Aids pediatrico, mai più

Un rinnovato impegno delle chiese mondiali per debellare l’Aids nei bambini entro il 2030

 

In un momento in cui le crisi globali rischiano di distogliere l’attenzione dai problemi sanitari critici, l’annuale «Colazione» delle Comunità di Fede, tenutasi il 26 settembre presso lo Yale Club di New York City, accanto all’Assemblea Generale delle Nazioni Unite (Unga), ha riaffermato la necessità di dare priorità ai bambini nel mondo attraverso la lotta globale contro l’Hiv.

 

Co-ospitato da Unaids, e dal Piano di emergenza del presidente degli Stati Uniti per il soccorso contro l’Aids (Pepfar) e dal Consiglio ecumenico delle chiese (Cec), l’incontro ha riunito leader religiosi, politici e molti sostenitori di attività a favore della salute, per sottolineare il ruolo vitale delle organizzazioni religiose nella lotta all’Aids e sostenerne lo slancio verso un futuro.

 

I relatori principali dell’evento – tra cui l’ambasciatore del Pepfar, il dottor John Nkengasong, la vicedirettrice esecutiva dell’Unaids Christine Stegling, e il vescovo Leah D. Daughtry, prelato statunitense che presiede le Chiese della Casa del Signore –, hanno sottolineato l’importanza dei partenariati e della collaborazione in un mondo in cui le risorse per la prevenzione e il trattamento dell’Hiv stanno diminuendo.

 

«Il progresso non è necessariamente motore di successo», ha affermato Nkengasong, sottolineando la continua vulnerabilità dei bambini all’Hiv, anche se i nuovi progressi nelle cure forniscono molta speranza.

 

Wendy Ramirez, una giovane donna affetta da Hiv dell’Honduras, ha condiviso la sua storia personale di superamento dello stigma e della discriminazione. «Molti bambini nati con l’Hiv vengono spesso abbandonati dalle loro famiglie – ha affermato – sottolineando l’importanza dell’istruzione e del sostegno per i giovani che convivono con il virus. I bambini – ha proseguito – proprio come, me hanno bisogno di un ambiente sicuro e di sostegno per crescere e prosperare. Non possiamo permettere che l’Hiv porti loro via il futuro», ha detto.

 

Daughtry ha chiesto un’azione decisa da parte delle comunità religiose, esortando i partecipanti «non solo a fornire speranza, ma anche a impegnarsi attivamente nella risposta all’Hiv. Siamo chiamati ad essere più che voci di speranza: dobbiamo essere forze di cambiamento. Non è sufficiente riconoscere le sfide; dobbiamo agire, uscire allo scoperto e svolgere il lavoro che garantisce che ogni bambino sia protetto; anche se dovesse trattarsi di un solo bambino».

 

Le sue osservazioni hanno poi sottolineato il ruolo fondamentale dei leader religiosi nella costruzione di partenariati e nella promozione della collaborazione con una rinnovata attenzione «nel mettere i bambini al primo posto e nel trasformare il futuro attraverso sforzi collettivi».

 

Stegling, ha fatto eco a questo invito all’azione ricordando al pubblico presente l’obbligo morale di proteggere i più vulnerabili: «La morte di qualsiasi bambino a causa dell’Aids non è solamente una tragedia, è anche un oltraggio.

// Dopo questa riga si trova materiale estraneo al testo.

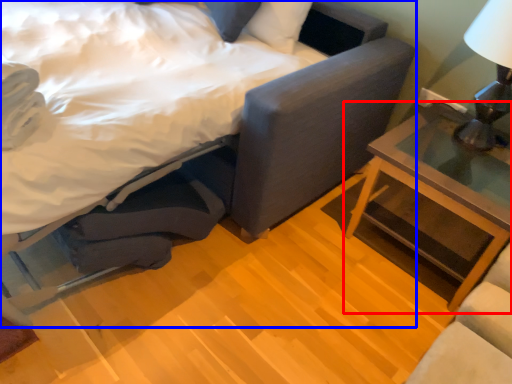 Question: Which of the following is the farthest to the observer, nightstand (highlighted by a red box) or bed (highlighted by a blue box)?

Choices:
 (A) nightstand
 (B) bed

Answer: (A) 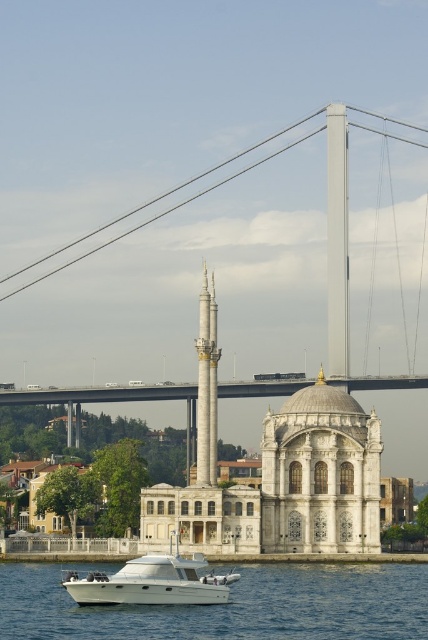 Which is in front, point (23, 632) or point (333, 541)?

Positioned in front is point (23, 632).

Can you confirm if white glossy water at lower center is positioned below metallic gray suspension bridge at upper center?

Yes.

Where is `white glossy water at lower center`? The image size is (428, 640). white glossy water at lower center is located at coordinates (231, 605).

Find the location of `metallic gray suspension bridge at upper center`. metallic gray suspension bridge at upper center is located at coordinates pos(326,241).

Which is below, metallic gray suspension bridge at upper center or white glossy boat at lower center?

white glossy boat at lower center

What are the coordinates of `metallic gray suspension bridge at upper center` in the screenshot? It's located at (326, 241).

Which is more to the left, white glossy water at lower center or white glossy boat at lower center?

Positioned to the left is white glossy boat at lower center.

You are a GUI agent. You are given a task and a screenshot of the screen. Output one action in this format:
    pyautogui.click(x=<x>, y=<y>)
    Task: Click on the white glossy water at lower center
    
    Given the screenshot: What is the action you would take?
    click(231, 605)

Locate an element on the screen. The image size is (428, 640). white glossy water at lower center is located at coordinates (231, 605).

Possiamo e dobbiamo fare di più». Sottolineato l’Alleanza globale per porre fine all’Aids nei bambini: un’iniziativa di collaborazione guidata da dodici nazioni africane, che ha già mostrato progressi significativi nella riduzione delle infezioni pediatriche.

 

L’evento è servito dunque a ricordare la continua necessità di un impegno globale per porre fine all’Aids entro il 2030, in particolare attraverso investimenti nei programmi pediatrici contro l’Hiv.

 

Il Consiglio ecumenico delle chiese lavora con diverse comunità di fede per rafforzare la risposta comune alle lacune nell’HIV pediatrico.